Em 1782, por exemplo, o francês AE Gibelin representou a França como a deusa Minerva, que é representada protegendo o bebê Hércules de um leão que ataca, simbolizando a Grã-Bretanha. Hércules combate as serpentes Saratoga e Yorktown, referindo-se às vitórias militares americanas que convenceram o governo francês a reconhecer formalmente sua causa.

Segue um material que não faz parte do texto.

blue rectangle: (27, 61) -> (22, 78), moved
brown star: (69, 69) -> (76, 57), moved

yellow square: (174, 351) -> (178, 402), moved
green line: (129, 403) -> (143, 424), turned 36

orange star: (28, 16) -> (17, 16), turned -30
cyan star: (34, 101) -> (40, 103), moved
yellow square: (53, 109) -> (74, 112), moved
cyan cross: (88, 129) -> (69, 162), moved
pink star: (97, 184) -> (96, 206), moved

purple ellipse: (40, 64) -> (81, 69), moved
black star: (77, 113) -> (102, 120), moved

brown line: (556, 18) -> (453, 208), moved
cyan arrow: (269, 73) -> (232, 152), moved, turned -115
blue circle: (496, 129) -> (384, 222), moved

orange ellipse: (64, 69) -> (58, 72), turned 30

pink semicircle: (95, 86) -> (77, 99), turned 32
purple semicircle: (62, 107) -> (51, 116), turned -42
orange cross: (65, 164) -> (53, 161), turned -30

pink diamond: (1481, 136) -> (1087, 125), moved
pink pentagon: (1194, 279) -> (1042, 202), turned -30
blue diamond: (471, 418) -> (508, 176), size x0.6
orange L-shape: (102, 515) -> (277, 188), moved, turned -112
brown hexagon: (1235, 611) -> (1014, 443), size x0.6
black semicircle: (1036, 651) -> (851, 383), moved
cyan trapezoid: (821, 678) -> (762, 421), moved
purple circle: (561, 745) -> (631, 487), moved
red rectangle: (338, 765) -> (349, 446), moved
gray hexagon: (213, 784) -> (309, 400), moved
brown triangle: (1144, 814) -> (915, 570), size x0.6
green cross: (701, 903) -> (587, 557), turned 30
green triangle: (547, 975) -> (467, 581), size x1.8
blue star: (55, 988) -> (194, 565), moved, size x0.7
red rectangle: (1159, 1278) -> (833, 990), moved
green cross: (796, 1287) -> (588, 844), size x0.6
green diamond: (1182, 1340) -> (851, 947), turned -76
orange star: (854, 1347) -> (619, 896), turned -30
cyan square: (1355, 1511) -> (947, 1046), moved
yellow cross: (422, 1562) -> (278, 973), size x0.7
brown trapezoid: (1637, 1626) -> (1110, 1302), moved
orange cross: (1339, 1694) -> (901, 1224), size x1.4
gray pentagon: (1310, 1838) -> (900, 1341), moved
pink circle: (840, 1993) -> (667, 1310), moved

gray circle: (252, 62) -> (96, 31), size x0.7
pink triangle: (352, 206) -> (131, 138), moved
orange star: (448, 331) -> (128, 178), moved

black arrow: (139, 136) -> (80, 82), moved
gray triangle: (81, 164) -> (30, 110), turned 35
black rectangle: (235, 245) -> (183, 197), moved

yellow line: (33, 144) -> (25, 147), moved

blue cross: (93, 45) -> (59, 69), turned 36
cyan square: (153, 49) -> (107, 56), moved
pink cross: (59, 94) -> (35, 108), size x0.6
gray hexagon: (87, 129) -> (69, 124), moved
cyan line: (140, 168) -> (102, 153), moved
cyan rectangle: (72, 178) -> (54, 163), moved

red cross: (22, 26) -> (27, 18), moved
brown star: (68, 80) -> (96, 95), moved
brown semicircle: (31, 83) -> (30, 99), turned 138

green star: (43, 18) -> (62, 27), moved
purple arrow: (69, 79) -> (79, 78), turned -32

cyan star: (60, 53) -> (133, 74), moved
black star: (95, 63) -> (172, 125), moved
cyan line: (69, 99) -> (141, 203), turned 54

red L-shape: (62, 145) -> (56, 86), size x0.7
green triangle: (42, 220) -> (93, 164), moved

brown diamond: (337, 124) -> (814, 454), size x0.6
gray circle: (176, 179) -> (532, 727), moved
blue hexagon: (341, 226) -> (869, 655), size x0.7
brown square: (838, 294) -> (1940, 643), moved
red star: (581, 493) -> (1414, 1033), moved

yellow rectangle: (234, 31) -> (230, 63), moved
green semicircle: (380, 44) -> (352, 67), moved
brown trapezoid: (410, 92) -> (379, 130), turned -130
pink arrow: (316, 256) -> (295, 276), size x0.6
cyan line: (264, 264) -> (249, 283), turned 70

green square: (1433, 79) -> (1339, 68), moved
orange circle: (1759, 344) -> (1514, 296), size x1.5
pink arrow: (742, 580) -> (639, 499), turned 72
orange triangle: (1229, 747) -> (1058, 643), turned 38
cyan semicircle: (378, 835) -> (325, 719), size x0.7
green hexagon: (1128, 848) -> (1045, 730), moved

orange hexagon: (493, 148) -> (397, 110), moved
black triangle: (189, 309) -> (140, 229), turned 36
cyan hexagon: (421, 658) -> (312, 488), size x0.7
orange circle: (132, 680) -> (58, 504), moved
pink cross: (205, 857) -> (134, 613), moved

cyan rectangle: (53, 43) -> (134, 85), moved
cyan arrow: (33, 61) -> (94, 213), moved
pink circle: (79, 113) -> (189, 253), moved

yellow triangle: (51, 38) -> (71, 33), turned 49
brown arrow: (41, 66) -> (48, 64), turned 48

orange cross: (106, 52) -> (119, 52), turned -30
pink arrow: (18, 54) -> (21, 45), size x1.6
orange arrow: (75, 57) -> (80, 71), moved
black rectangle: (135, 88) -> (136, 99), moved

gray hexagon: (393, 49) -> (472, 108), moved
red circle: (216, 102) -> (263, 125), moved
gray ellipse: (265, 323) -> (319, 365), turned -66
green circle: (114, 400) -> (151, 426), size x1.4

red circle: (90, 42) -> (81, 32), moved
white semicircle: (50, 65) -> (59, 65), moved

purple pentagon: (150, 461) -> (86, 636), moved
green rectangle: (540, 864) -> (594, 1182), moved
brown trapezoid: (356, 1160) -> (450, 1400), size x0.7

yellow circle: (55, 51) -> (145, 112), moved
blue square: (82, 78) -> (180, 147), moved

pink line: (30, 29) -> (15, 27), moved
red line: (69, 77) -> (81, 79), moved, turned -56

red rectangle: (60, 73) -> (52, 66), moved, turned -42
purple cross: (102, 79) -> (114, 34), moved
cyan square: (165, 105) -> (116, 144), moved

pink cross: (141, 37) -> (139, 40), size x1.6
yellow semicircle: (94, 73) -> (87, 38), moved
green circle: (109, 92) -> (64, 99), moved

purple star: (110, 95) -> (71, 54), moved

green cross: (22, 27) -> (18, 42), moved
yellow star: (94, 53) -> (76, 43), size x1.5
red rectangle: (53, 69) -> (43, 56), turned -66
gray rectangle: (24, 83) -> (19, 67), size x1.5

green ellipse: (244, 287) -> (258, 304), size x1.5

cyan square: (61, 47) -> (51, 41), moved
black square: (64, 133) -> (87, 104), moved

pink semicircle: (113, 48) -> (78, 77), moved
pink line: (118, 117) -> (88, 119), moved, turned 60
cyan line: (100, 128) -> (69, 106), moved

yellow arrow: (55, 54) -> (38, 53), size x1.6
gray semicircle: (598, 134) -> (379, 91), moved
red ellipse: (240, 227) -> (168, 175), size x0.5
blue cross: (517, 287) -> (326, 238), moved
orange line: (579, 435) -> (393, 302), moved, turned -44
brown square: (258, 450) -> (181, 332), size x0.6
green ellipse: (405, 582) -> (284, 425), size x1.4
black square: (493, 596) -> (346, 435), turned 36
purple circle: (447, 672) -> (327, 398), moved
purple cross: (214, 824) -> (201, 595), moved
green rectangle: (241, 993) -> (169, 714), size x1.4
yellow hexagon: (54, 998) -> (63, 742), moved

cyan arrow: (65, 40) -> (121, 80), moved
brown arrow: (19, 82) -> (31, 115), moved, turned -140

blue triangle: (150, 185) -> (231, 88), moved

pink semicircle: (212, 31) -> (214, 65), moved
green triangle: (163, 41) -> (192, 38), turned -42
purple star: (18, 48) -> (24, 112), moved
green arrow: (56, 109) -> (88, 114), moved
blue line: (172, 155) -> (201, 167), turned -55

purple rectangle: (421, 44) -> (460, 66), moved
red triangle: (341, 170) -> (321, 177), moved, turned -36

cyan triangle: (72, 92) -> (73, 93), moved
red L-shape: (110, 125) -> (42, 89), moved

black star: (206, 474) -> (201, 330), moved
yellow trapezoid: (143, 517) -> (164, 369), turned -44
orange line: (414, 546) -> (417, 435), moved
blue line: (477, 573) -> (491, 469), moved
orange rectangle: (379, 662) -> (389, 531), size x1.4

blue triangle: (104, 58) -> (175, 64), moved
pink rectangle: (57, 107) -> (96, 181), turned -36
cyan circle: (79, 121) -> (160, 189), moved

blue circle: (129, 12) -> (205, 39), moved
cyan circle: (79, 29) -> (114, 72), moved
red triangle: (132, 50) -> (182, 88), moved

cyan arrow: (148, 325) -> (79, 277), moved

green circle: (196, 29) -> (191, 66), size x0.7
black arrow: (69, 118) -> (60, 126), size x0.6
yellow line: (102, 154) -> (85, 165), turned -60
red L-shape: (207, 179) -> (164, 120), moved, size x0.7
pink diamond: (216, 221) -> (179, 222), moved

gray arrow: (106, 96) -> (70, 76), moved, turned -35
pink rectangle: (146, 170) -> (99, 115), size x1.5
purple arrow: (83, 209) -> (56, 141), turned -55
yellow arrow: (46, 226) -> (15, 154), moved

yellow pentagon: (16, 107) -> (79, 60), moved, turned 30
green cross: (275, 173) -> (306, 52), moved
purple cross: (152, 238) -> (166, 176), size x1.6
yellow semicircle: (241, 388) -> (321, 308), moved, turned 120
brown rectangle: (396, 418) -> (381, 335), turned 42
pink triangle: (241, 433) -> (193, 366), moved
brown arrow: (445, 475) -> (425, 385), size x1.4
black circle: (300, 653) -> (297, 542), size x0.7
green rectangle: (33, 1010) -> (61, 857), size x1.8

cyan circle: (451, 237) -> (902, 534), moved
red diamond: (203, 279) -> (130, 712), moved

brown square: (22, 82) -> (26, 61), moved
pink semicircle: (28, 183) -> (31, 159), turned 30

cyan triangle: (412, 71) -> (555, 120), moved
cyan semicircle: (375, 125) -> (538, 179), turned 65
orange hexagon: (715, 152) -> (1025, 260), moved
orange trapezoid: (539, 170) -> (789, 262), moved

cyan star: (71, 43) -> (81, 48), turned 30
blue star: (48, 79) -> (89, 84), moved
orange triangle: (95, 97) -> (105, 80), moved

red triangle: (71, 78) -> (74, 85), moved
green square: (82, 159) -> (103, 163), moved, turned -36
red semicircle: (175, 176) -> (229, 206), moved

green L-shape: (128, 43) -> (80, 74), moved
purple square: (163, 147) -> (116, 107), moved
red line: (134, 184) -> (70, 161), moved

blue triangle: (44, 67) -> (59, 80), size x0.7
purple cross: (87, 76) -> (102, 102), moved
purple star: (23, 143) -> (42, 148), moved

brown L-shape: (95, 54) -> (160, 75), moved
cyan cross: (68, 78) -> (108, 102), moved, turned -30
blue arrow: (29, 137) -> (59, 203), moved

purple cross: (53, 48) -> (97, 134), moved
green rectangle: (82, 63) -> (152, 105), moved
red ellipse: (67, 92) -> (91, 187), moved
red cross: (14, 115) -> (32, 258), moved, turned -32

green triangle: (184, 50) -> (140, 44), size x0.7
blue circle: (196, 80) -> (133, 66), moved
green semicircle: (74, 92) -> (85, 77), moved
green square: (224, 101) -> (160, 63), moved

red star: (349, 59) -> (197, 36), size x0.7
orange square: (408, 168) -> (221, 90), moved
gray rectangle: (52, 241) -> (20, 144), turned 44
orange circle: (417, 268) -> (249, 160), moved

Curiosamente, o bebê Hércules como “América jovem” se tornou um termo usado nas décadas de 1840 e 1850 para apontar os desafios que a nova nação estava tendo apaziguando facções dentro de seu próprio país. Em um cartum da Harper's Weekly de 1 de setembro de 1860, vemos que a mãe francesa Minerva deu lugar a Columbia, mãe da República, que vigia sua criança sentada na urna lutando com as cobras de desunião e secessão na véspera de a Guerra Civil: “Muito bem, filho!”, ela diz: “Vá em frente enquanto ainda é jovem, pois quando você está velho não pode”.








Quatro anos depois, uma gravura de William Sartain, da Filadélfia, mostra que Minerva nee-Columbia é agora a águia careca americana que vigia a Young America sentada em um tapete de urso (simbolizando a Grã-Bretanha) esmagando as cobras de Rebelião e Sedição. Neste contexto, o bebê Hércules incorpora a idéia da União que está tentando impedir a dissolução dos Estados Unidos. As cobras também podem referenciar os contenciosos democratas “copperhead” que se opuseram à idéia de guerra civil e queriam um acordo de paz imediato com a Confederação.
Finalmente, em 1906 - ecoando de perto a escultura da Casa Spencer com cobras de cabeça humana - um desenho satírico de Frank A. Nankivell para a Puck Magazine com o subtítulo “O infante Hércules e as Serpentes Normais de Óleo” retrata o Presidente Theodore Roosevelt como o semideus lutando contra as serpentes John D. Rockefeller, fundador da Standard Oil, e o senador Nelson W. Aldrich, o poderoso presidente do Comitê de Finanças do Senado. Aldrich era muitas vezes o alvo na imprensa satírica por favorecer os interesses das grandes empresas sobre a reforma social, e sua cabeça colocada em todos os tipos de criaturas, de aranhas a polvos e serpentes gigantes para significar que sua influência era de longe, controlando e não o confiável.
Essa obsessão por uma escultura feia do século XVIII, encontrada por acaso em Londres, levou-me à política americana e à reforma bancária do início do século XX, com paradas no caminho da antiga mitologia grega e romana, a paria britânica e o Parlamento, a França e a França. Revolucionário Americano e Guerras Civis. Essa é a natureza da história da arte; cruzando continentes, tocando múltiplas disciplinas, passando seus fios através do curso de eventos humanos. Para citar Beverly Sills "A arte é a assinatura das civilizações".
Quanto à feia escultura de Bristol, como foi parar na casa dos Spencer? Foi comprado em leilão em 1990 como um exemplo da loucura inglesa do século XVIII.